AbstractBackground and Purpose—
Recombinant osteopontin (rOPN) has been reported to be neuroprotective in stroke animal models. The purpose of this study is to investigate a potential role and mechanism of nasal administration of rOPN on preserving the vascular smooth muscle phenotype in early brain injury after subarachnoid hemorrhage (SAH).Methods—
One hundred and ninety-two male adult Sprague-Dawley rats were used. The SAH model was induced by endovascular perforation.

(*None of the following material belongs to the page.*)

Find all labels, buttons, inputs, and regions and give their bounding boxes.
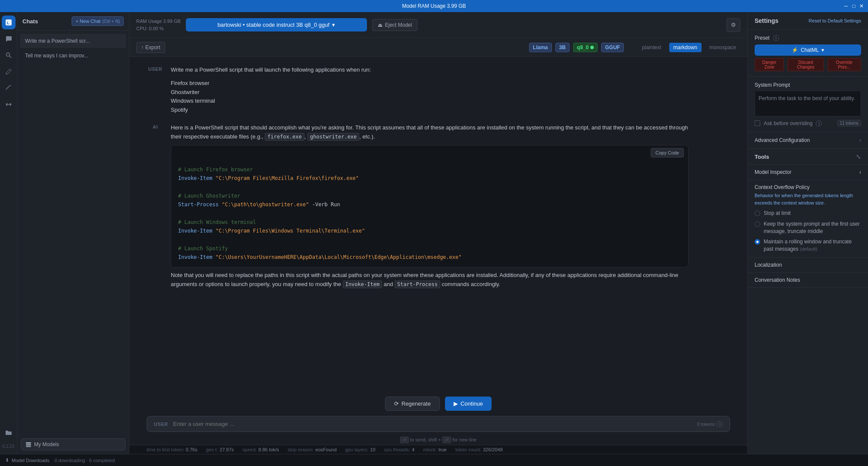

Integrin-linked kinase small interfering RNA was intracerebroventricularly injected 48 hours before SAH. The integrin receptor antagonist fibronectin-derived peptide Gly-Arg-Gly-Asp-Ser-Pro (GRGDSP), focal adhesion kinase inhibitor Fib-14, and Rac-1 inhibitor NSC23766 were administered 1 hour before SAH induction. rOPN was administered via the intracerebroventricular and nasal route after SAH. SAH grade, neurological scores, brain water content, brain swelling, hematoxylin and eosin staining, India ink angiography, Western blots, and immunofluorescence were used to study the mechanisms of rOPN on the vascular smooth muscle phenotypic transformation.Results—
The marker proteins of vascular smooth muscle phenotypic transformation α-smooth muscle actin decreased and embryonic smooth muscle myosin heavy chain (SMemb) increased significantly at 24 and 72 hours in the cerebral arteries after SAH. rOPN prevented the changes of α-smooth muscle actin and SMemb and significantly alleviated neurobehavioral dysfunction, increased the cross-sectional area and the lumen diameter of the cerebral arteries, reduced the brain water content and brain swelling, and improved the wall thickness of cerebral arteries. These effects of rOPN were abolished by GRGDSP, integrin-linked kinase small interfering RNA, and NSC23766. Intranasal application of rOPN at 3 hours after SAH also reduced neurological deficits.Conclusions—
rOPN prevented the vascular smooth muscle phenotypic transformation and improved the neurological outcome, which was possibly mediated by the integrin receptor/integrin-linked kinase/Rac-1 pathway.